Wednesday, October 5, 2011
Peter Weir's The Truman Show (1993)
The Truman Show is that rare triumph of family filmmaking that introduces its viewers to something bigger than children’s movies. It is made with perfect Hollywood ease, an easy-to-follow plot, and somewhat exaggerated acting. Still, that it pushes its viewer to think is undeniable.
I remember watching the film in elementary school and having a discussion about it afterward. Up until then, my movie-watching had consisted mostly of cartoons and musicals, repeated about ten times each thanks to the wonder of VHS. It was then that I discovered a movie that genuinely gripped and confused me, with a shocking twist two-thirds of the way through. Even more shocking than the twist of plotline was the presence of anything unpredictable at all in a storyline.
The initial appeal has faded, but I’ve watched Peter Weir’s The Truman Show several times since and I keep finding new questions. What does Truman tell us about human consciousness? How does the rubber idiot of Dumb and Dumber transform into a transfixing, thoughtful actor? (This is a question that comes up again in Jim Carrey’s best movie, Eternal Sunshine of the Spotless Mind.) Is the movie responsible for those people who schizophrenically believed that they were in a television show – dubbed “Truman Syndrome” by the Institute of Psychiatry in London?
Still, the biggest question is: How did Weir know? Just a decade into the future, Americans are fascinated by televised private lives, from Octomom to Jersey Shore. Not since Network has a movie so accurately predicted the future of popular culture.
Noah Shavit-Lonstein
Film Club
The Evolution of Jim Carrey, Actor
It’s worth considering Noah’s question regarding Jim Carrey’s transformation from elastic clown to amiable naif in his career. He approaches his early movies, driven by a kind of manic hyperactivity, as if his goal were to become a Tex Avery cartoon character (which he pretty much does in Chuck Russell’s The Mask). But in The Truman Show and Eternal Sunshine of the Spotless Mind (which Film Club will screen in February), he’s more human, more a part of the film, more consistently someone to whom life-changing events happen, and, in the end, more watchable.
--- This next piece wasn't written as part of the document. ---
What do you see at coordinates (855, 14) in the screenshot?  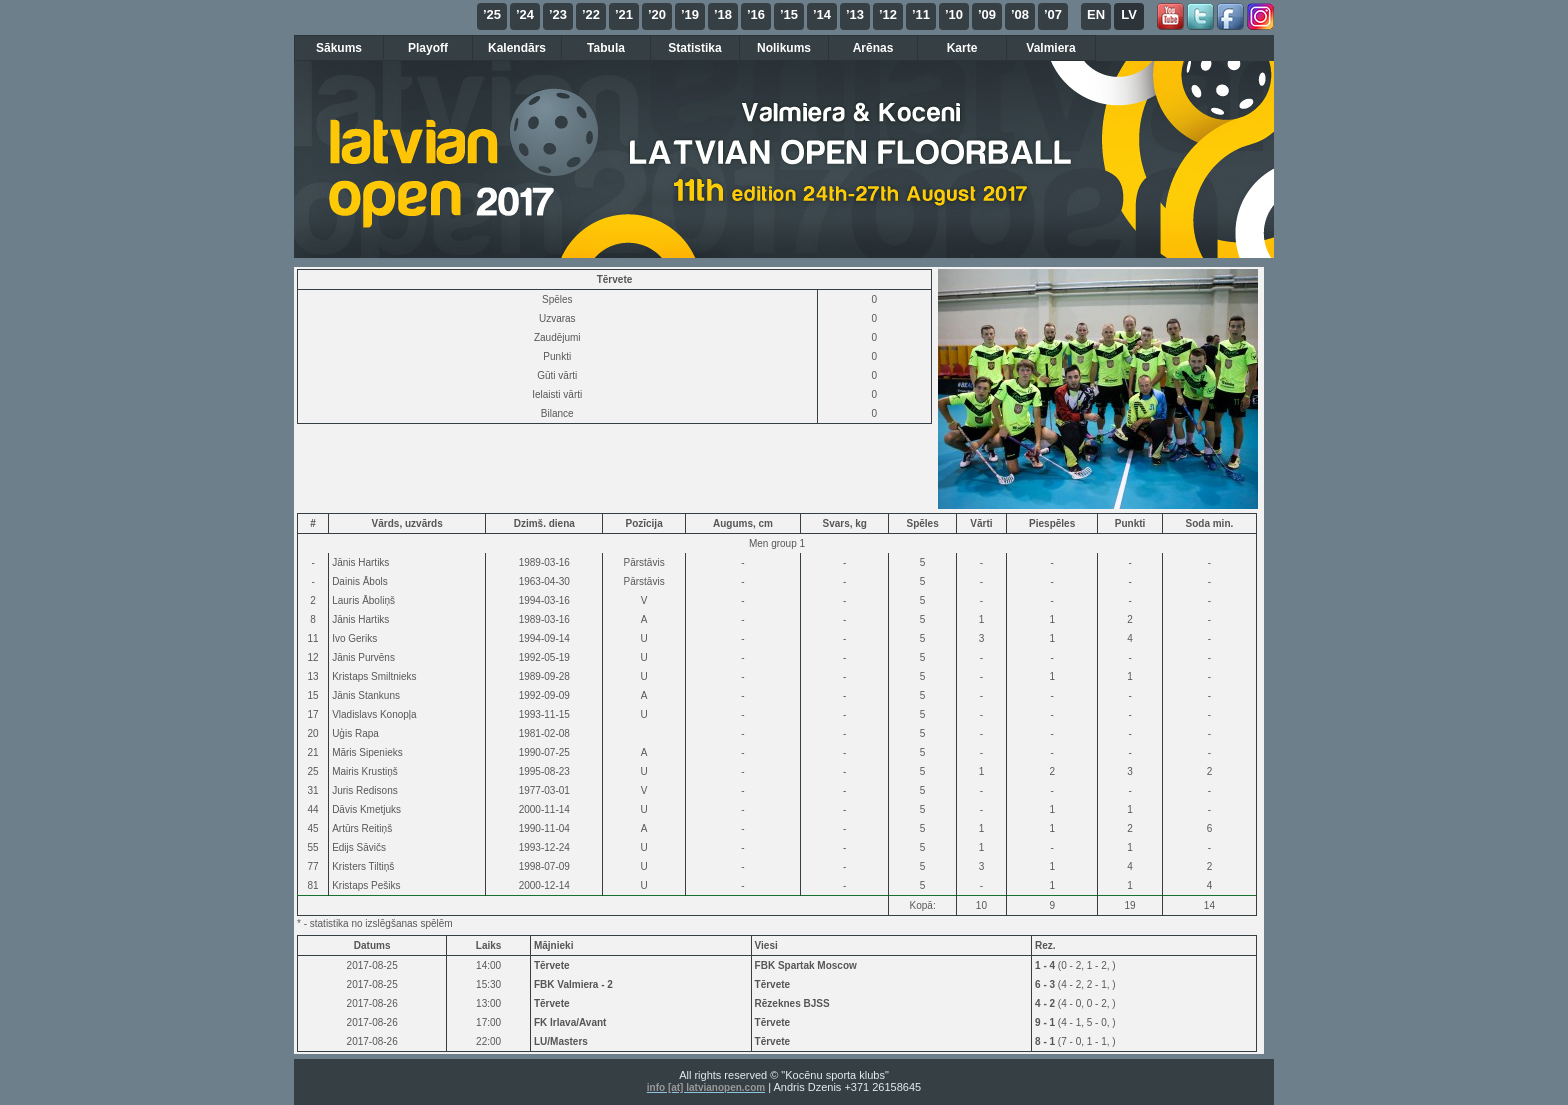 I see `’13` at bounding box center [855, 14].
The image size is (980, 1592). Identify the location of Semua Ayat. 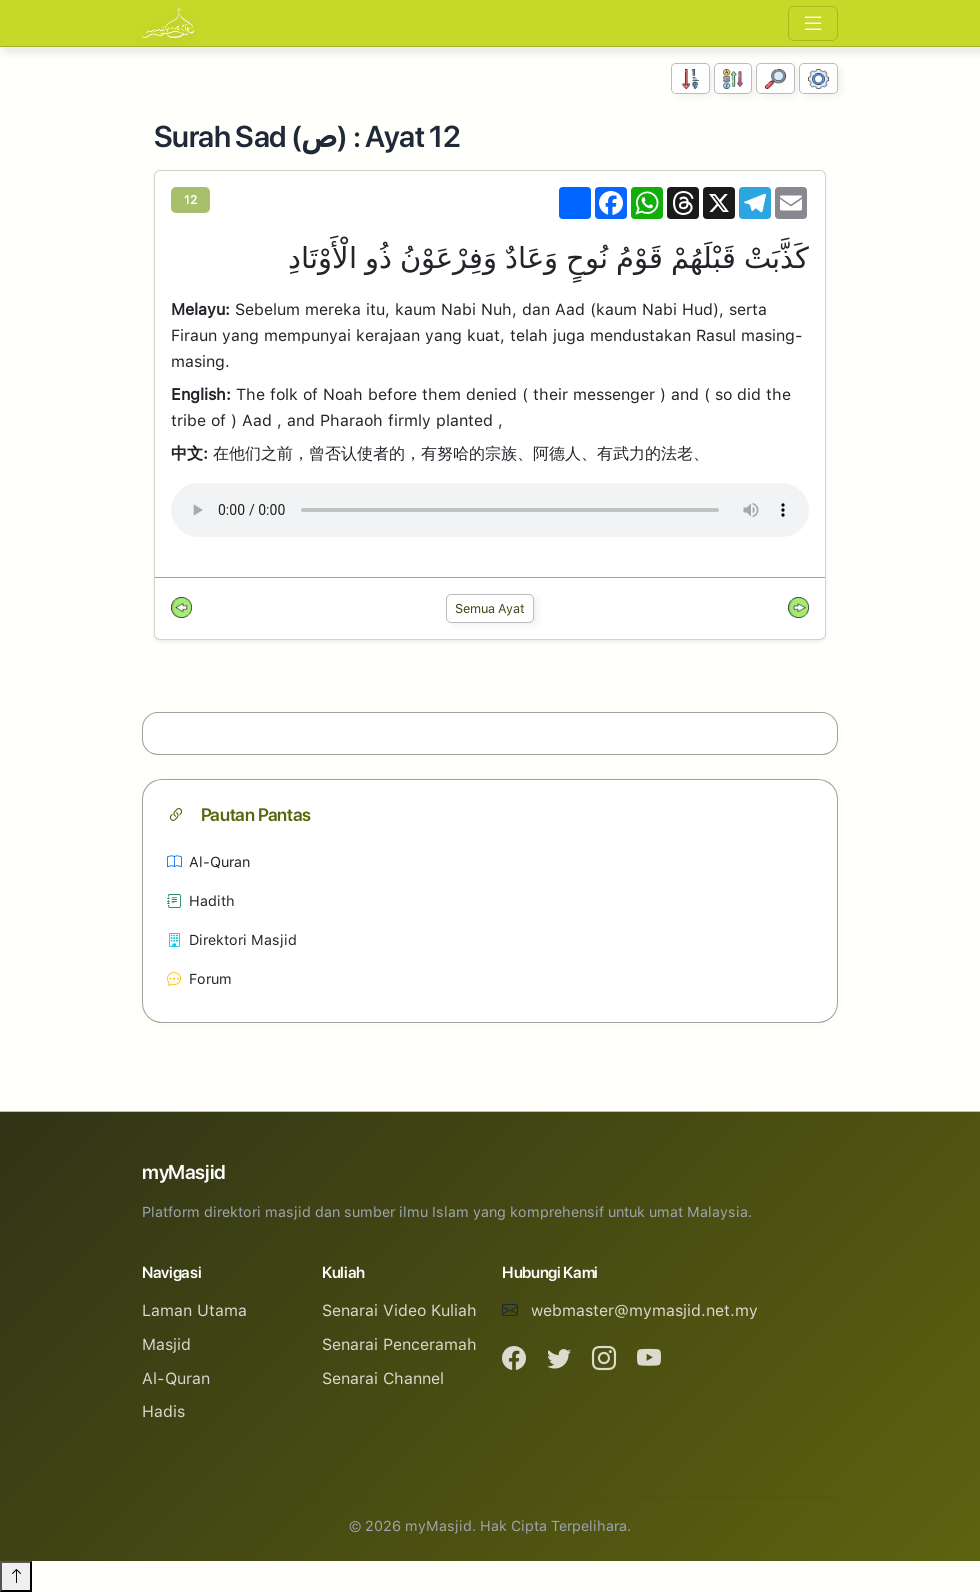 (490, 608).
It’s also worth noting that Carrey is not the first late-night sketch comedian to make this transition. Watch Bill Murray mug and smirk his way through early films like Stripes, Ghostbusters, Meatballs, and Caddyshack, then note the mellower, wryer, more bittersweet characters that he plays in Rushmore or Lost in Translation. Will Ferrell, too, relied on his ironic clueless, self-absorbed jerk act through movies like Anchorman and Talladega Nights, but turned to a more serious, three-dimensional role in Stranger Than Fiction. Heck, even Adam Sandler, after a number of screechy steroidal arrested-adolescence films like Happy Gilmore and Billy Madison (and Little Nicky, which we’d rather scrub our eyeballs with cleanser on a wire toothbrush than have to watch again), tried to move from the look-at-me medium of feature length sketch comedy to true movie acting in Spanglish. Not successfully, mind you, but he tried.
What we learn, perhaps, is that while "Saturday Night Live" and "MADtv" and "In Living Color," post-prime time sketch comedy series, may boost an actor to popularity (especially if the opportunistic comedian comes up with a memorable catch-phrase), it’s still a long way to serious acting. In fact, said comedian may be hampered by the kind of characters one develops in those kind of shows – they tend to be one-dimensional, built on a idiosyncratic characteristic, and a bit improvisational. As you watch Truman, take note of Carrey’s ability to blend himself into the texture of the film and to use his usually plastic face more subtly, showing Truman’s struggle with confusion, alienation, and adversity. Compared to Fire Marshall Bill, he’s almost a different species.